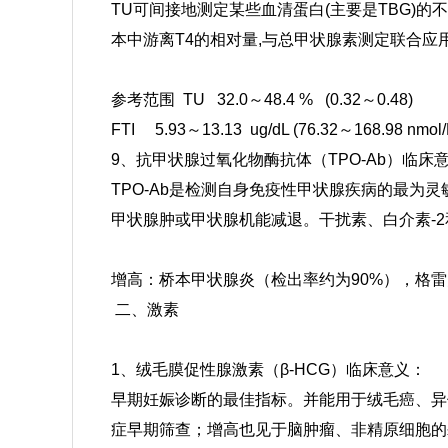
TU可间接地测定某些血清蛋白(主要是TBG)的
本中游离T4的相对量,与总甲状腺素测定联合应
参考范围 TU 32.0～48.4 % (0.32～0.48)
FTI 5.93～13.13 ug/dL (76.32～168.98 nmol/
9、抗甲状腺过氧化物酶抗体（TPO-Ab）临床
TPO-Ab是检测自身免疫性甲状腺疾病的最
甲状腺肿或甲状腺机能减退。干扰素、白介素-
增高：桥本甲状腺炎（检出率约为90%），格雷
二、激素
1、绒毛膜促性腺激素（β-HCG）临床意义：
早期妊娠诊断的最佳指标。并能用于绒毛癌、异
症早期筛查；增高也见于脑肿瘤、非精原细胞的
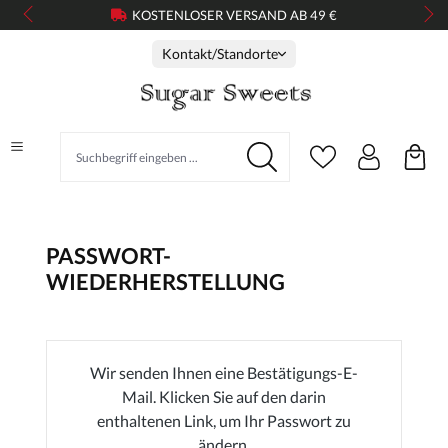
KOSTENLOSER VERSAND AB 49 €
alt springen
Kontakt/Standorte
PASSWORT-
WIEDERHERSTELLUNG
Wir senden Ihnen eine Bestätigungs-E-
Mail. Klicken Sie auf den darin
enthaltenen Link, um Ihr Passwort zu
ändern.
---
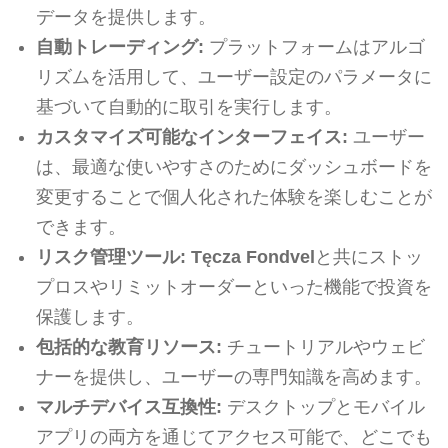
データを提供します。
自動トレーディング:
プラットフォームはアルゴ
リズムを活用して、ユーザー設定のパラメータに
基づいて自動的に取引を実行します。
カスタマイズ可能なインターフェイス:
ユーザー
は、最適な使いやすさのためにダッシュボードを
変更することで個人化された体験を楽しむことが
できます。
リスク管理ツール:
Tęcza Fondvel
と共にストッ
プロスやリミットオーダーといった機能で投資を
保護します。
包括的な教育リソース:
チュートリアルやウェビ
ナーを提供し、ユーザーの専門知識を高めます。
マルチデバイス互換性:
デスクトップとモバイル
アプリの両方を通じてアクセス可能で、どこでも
---
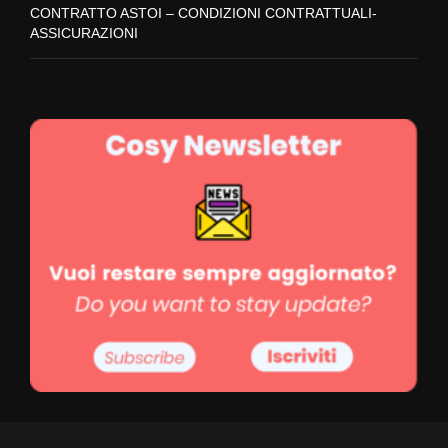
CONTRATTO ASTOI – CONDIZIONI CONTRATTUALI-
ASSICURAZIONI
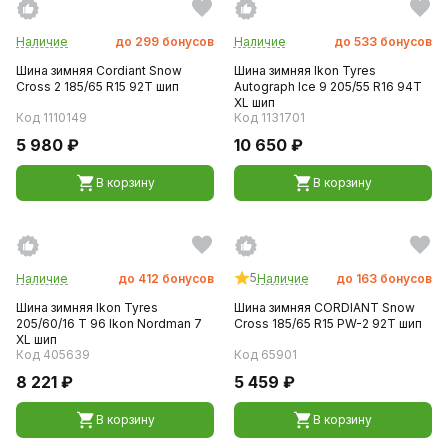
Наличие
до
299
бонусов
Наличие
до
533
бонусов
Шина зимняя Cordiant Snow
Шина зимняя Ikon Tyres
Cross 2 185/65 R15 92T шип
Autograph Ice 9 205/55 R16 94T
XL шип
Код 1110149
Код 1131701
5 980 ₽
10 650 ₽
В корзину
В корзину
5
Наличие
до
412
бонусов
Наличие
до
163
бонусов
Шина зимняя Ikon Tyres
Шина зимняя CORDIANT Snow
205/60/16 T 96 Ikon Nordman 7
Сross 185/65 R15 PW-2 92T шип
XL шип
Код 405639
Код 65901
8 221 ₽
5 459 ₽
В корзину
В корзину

▶ [Assigned task]:
With pictures excluded, reproduce exactly the lines above from the one containing "FTI 5.93～13.13 ug/dL (76.32～168.98 nmol/" down to the one containing "WIEDERHERSTELLUNG", those two included.

▶ [Reply to the exercise]:
FTI 5.93～13.13 ug/dL (76.32～168.98 nmol/
9、抗甲状腺过氧化物酶抗体（TPO-Ab）临床
TPO-Ab是检测自身免疫性甲状腺疾病的最
甲状腺肿或甲状腺机能减退。干扰素、白介素-
增高：桥本甲状腺炎（检出率约为90%），格雷
二、激素
1、绒毛膜促性腺激素（β-HCG）临床意义：
早期妊娠诊断的最佳指标。并能用于绒毛癌、异
症早期筛查；增高也见于脑肿瘤、非精原细胞的
KOSTENLOSER VERSAND AB 49 €
alt springen
Kontakt/Standorte
PASSWORT-
WIEDERHERSTELLUNG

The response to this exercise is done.